By Patricia Hall, FairfaxFamilyFun.com
Damsel in distress? Not quite. You (and your kids) may associate Snow White as a young girl who ends up lost in the woods, poisoned by her evil stepmother, and brought back from a spell by a prince. That story, based on an 1812 Brothers Grimm tale and featured classic Disney film Snow White and the Seven Dwarfs (can you believe the movie turns 70 years old next year?), is not what you’ll find in Snow White, the current production by NextStop Theatre.
In this version by Kyle Encinas (music and lyrics by Alyssa Wilden) Snow White doesn’t need a hero – she’s somewhat of a heroine herself. As Snow White, actress Emily Marsh injects a good amount of spunk into the character. Our Snow White here is not lost in the traditional sense of the story but knows what she wants – and doesn’t want. The result is a tale about girl power, taking control back, and deciding what role you want to play in life.

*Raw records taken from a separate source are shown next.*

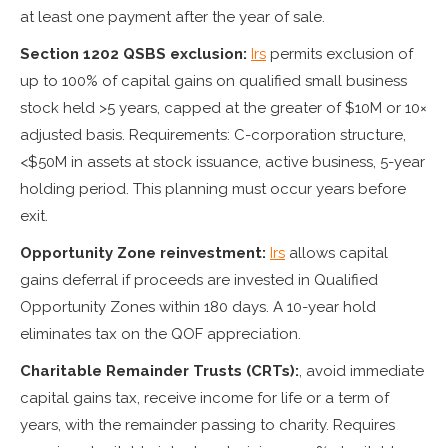
at least one payment after the year of sale.
Section 1202 QSBS exclusion:
Irs
permits exclusion of
up to 100% of capital gains on qualified small business
stock held >5 years, capped at the greater of $10M or 10×
adjusted basis. Requirements: C-corporation structure,
<$50M in assets at stock issuance, active business, 5-year
holding period. This planning must occur years before
exit.
Opportunity Zone reinvestment:
Irs
allows capital
gains deferral if proceeds are invested in Qualified
Opportunity Zones within 180 days. A 10-year hold
eliminates tax on the QOF appreciation.
Charitable Remainder Trusts (CRTs):
, avoid immediate
capital gains tax, receive income for life or a term of
years, with the remainder passing to charity. Requires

Those messages will come across clearly to the adults and even the kids (this is one of NextStop’s family theatre productions). Very young children may wonder why things are different, since this story is a big departure from the Disney film they may most associate with the character. But no worries – that’s where the minstrel comes in. Joshua Redford plays this role as the frustrated, dramatic, and lute-playing storyteller who desperately tries to keep the story on track. Of course, what he thinks is “supposed” to happen often contrasts starkly with what Snow White thinks should happen, and that’s where the fun comes in.
Though he is manipulative, trouble-making, and sometimes mean, the minstrel is not a hated character – on the contrary, Redford plays him with scene-stealing charm. Rounding out the roles are Amber Gibson as the evil queen and stepmother (and also as a dwarf), Mahlon Raoufi as the prince, the huntsman, and a dwarf, and Steven Soto in supporting roles.

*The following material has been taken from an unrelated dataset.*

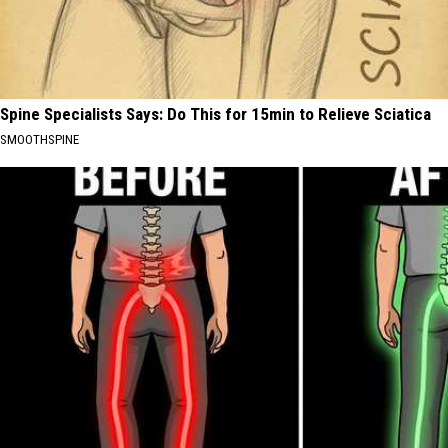
Spine Specialists Says: Do This for 15min to Relieve Sciatica
SMOOTHSPINE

And about those dwarves: again, this is a different take on Snow White so you won’t see seven “dwarfs” and they won’t have cute names. They are there to help Snow White, but they do so in a new way – by teaching her kung fu to defend herself, for example. These lessons prove handy when Snow White has a couple of battles of her own. The one-hour show, which starts calmly, ends with a lot of action and energy. In between there are some fun scenes such as watching the evil queen (who is a witch) create magic potions in her lab (this was cleverly done and was of our favorite parts).
The one-hour play, directed by Kristen Pilgrim, moves at a nice pace, and the scenery (from both the props and the lighting) really set the mood of being in a forest. It was an enjoyable show, though I must note that I don’t think our son liked this one as much as previous NextStop kids’ shows. I don’t know if it’s because of his age (he’s almost nine years old so he may be getting to “big” for these) or because he associates the main character too much with fairy tales. Still, I could tell he enjoyed the scenes that involved music, magic, and action. On that note, he brought up a good point: while the dwarves stress at the end that violence is not a solution, it’s because of the battle scenes that Snow White and others are able to free themselves. This irony was not lost on my child. 🙂
Snow White plays on Saturdays and Sundays through April 24, 2016. Tickets are $20 for adults and $16 for children ages 12 and under.